Frattini ha spiegato i termini della questione. Nella prima ora l'attacco unilaterale francese contro i mezzi corazzati di Gheddafi era giustificato, ha detto, dall'emergenza e dal timore che la conquista di Bengasi portasse a un bagno di sangue. Ma ora occorre tornare nella normalità di un comando che coordini e controlli tutti, che informi tutti di quello che stanno facendo gli altri e che tenga d'occhio interpretazioni troppo larghe della risoluzione dell'Onu. Eccolo ancora una volta, il dente che duole. E per rinforzare la sue argomentazioni, Frattini ha avvertito che se a un comando Nato non si giungesse l'Italia si sentirebbe nel pieno e logico diritto di assumere in prima persona il comando delle sue basi. Si arriverebbe così a una moltiplicazione di comandi (perché beninteso «Alba» andrebbe avanti), ma lo stesso Frattini, che punta a un accordo nella giornata di oggi, ha specificato che non si tratterebbe di una buona soluzione.

Alla interpretazione restrittiva dell'Italia si affiancano approcci che ben dimostrano cosa accade tra europei quando gli americani sono reticenti (e lo sono sempre di più) a impugnare loro la bandiera. I britannici, per esempio, sono tendenzialmente d'accordo con il comando Nato. Ma non lo sono affatto con il «non spareremo» di Berlusconi, e difatti sono tra quelli che sparano di più. Quanto ai francesi, hanno due motivi per contrastare l'approccio italiano. Il primo appartiene alla loro storia politica che non è completamente cambiata con Sarkozy e che non gradisce che le decisioni di Parigi vengano filtrate o addirittura determinate da una Alleanza Atlantica vista (in questo caso erroneamente) come cortile di casa degli americani. Il secondo motivo tocca ancora una volta la risoluzione Onu. Senza il nostro primo attacco - dicono a Parigi, e hanno ragione - le forze di Gheddafi sarebbero entrate a Bengasi e l'intera operazione sarebbe fallita prima di cominciare. Vogliamo perciò - e qui hanno meno ragione - restare liberi di fare le nostre mosse. Beninteso sulla base di una interpretazione del documento Onu opposta a quella italiana.

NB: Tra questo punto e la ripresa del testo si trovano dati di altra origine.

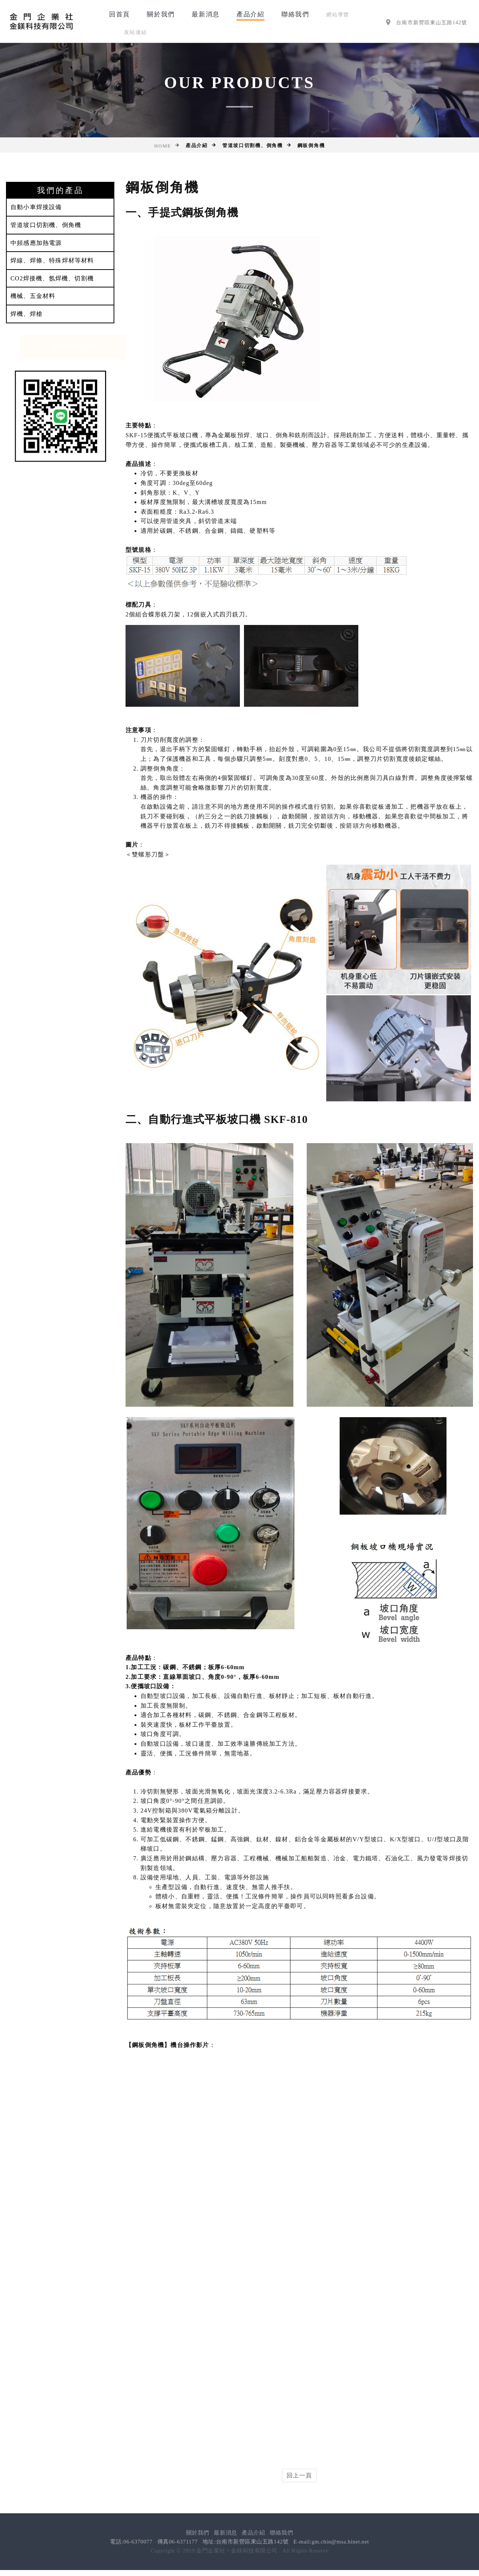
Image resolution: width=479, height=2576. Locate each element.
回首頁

Quel che maggiormente colpisce, in questo braccio di ferro che va ben oltre la discussione sul comando della Nato, è il suo ritardo. Possiamo immaginare qualche motivo di politica interna, in Italia e almeno parzialmente anche in Francia. Ma quando si spara (perché gli altri lo fanno) e ci sono vite in gioco, si dovrebbe almeno capire che non è questo il momento di dividersi.